Live shows I did in the previous century

I spent most of the 1980s doing stand-up comedy. This was something like 1000 shows in about 100 nightclubs and one-nighters. This was also something like wandering among the undead. Doing standup comedy is like joining the Roma people, only with less social acceptance. I rose from middle act in B-minus clubs up to B-room headliner, but I never got the big TV break. My favorite club was always Catch a Rising Star in Cambridge, right there by Harvard Square. Smartest crowd in the country. Now it’s one of those places where they sell books by the pound.
I spent most of the early 1990s doing humorous yet serious college lectures on history and politics and foreign policy. This included over 250 talks at almost 200 colleges, including Dartmouth, Notre Dame, and the University of Chicago. Still, what I mainly remember is a lot of interstate driving and food from gas stations.
Getting off the road, and having more time to spend building my relationships in Los Angeles, was the main reason I went on Jeopardy!, in fact. The Jeopardy! thing led me to also give talks on how to remember stuff easily. These talks were more fun than the politics, because I was making people feel happy and empowered. I probably did about 40 of these talks.
Voice work and other stuff
Thanks to the radio years, I get offered odd little voice gigs sometimes. I’ve been Eliza Dushku’s brother in the Torchwood webisodes, the Emergency Broadcast Service announcer in This Is Not a Test, Sparky the penguin in This Modern World‘s animated form, and a bunch of other stuff.
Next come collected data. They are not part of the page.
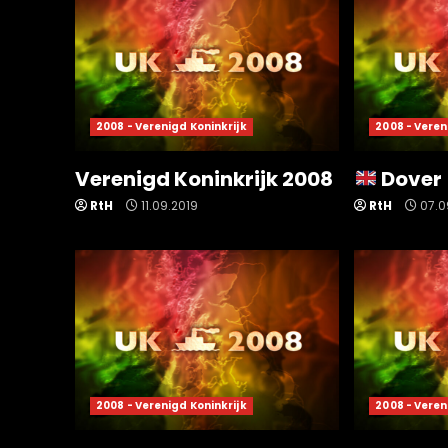
2008 - Verenigd Koninkrijk
2008 - Veren
Verenigd Koninkrijk 2008
Dover
RtH
11.09.2019
RtH
07.0
2008 - Verenigd Koninkrijk
2008 - Veren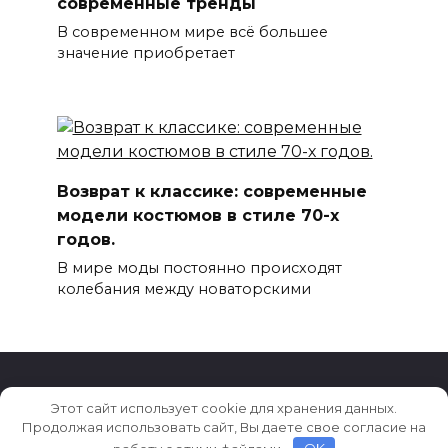
современные тренды
В современном мире всё большее
значение приобретает
Возврат к классике: современные
модели костюмов в стиле 70-х
годов.
В мире моды постоянно происходят
колебания между новаторскими
Этот сайт использует cookie для хранения данных.
© 2026 Новости моды, красоты и стиля
Продолжая использовать сайт, Вы даете свое согласие на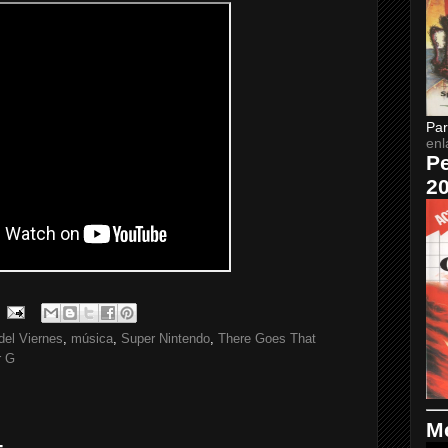
Par
enl
Pe
2
del Viernes
,
música
,
Super Nintendo
,
There Goes That
r G
Me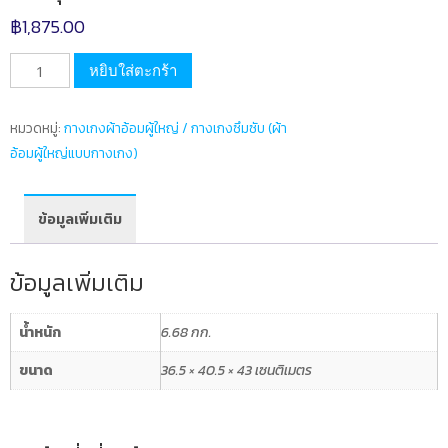
฿
1,875.00
จำนวน
หยิบใส่ตะกร้า
กางเกง
ผ้า
หมวดหมู่:
กางเกงผ้าอ้อมผู้ใหญ่ / กางเกงซึมซับ (ผ้า
อ้อม
อ้อมผู้ใหญ่แบบกางเกง)
รุ่น
ซึมซับ
ได้
ข้อมูลเพิ่มเติม
มาก
NS
ข้อมูลเพิ่มเติม
ขนาด
XL
น้ำหนัก
6.68 กก.
1
ลัง
ขนาด
36.5 × 40.5 × 43 เซนติเมตร
บรรจุ80ชิ้น
ชิ้น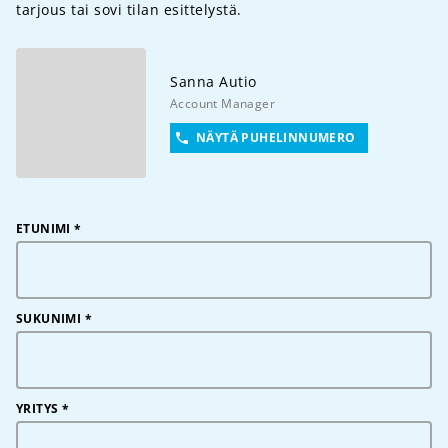
tarjous tai sovi tilan esittelystä.
Sanna
Autio
Account Manager
NÄYTÄ PUHELINNUMERO
ETUNIMI
*
SUKUNIMI
*
YRITYS
*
Here’s a fun little video that I narrated for ABC’s Once Upon a Time, featuring Patton Oswalt.
Other minor details
Not that I use it, but I hold a Bachelor of Science cum laude in electrical engineering and applied physics from Case Western Reserve University, class of 1984. My first job out of school: consultant to the Saudi Arabian Army Signal Corps, training officers in the use of high-end avionics equipment. It only took my about six months to work up the courage to quit the job, toss the degree, move to Chicago, and finally start doing what I wanted to with my life. It was in Chicago that I met Del, yes, and he taught me to say “yes, and.” I’ve been swerving happily through the world ever since.
This is fun: I got caught on camera “yes, and”-ing once. Remember the “Free Hugs” video that went viral before the term even existed? About a minute in, holy crap, that was me.
I’d forgotten about it, but yeah. I was walking down the Pitt Street Mall in Sydney one day, and here was some dude asking for a hug. And I thought, well, okay, why not? It was like a little pop quiz: “do you believe people are basically nice? Or not?” I’m happy to say I passed that day.
Of course, we all get quizzed on that, every day. I’m sure you’d have done the same ninety percent of the time. Still, it was fun to see.
What happened if the site stops getting updated
If the site ever suddenly stops being updated, I’m probably out visiting friends, taking more pictures, dangling from things, and trying not to get eaten.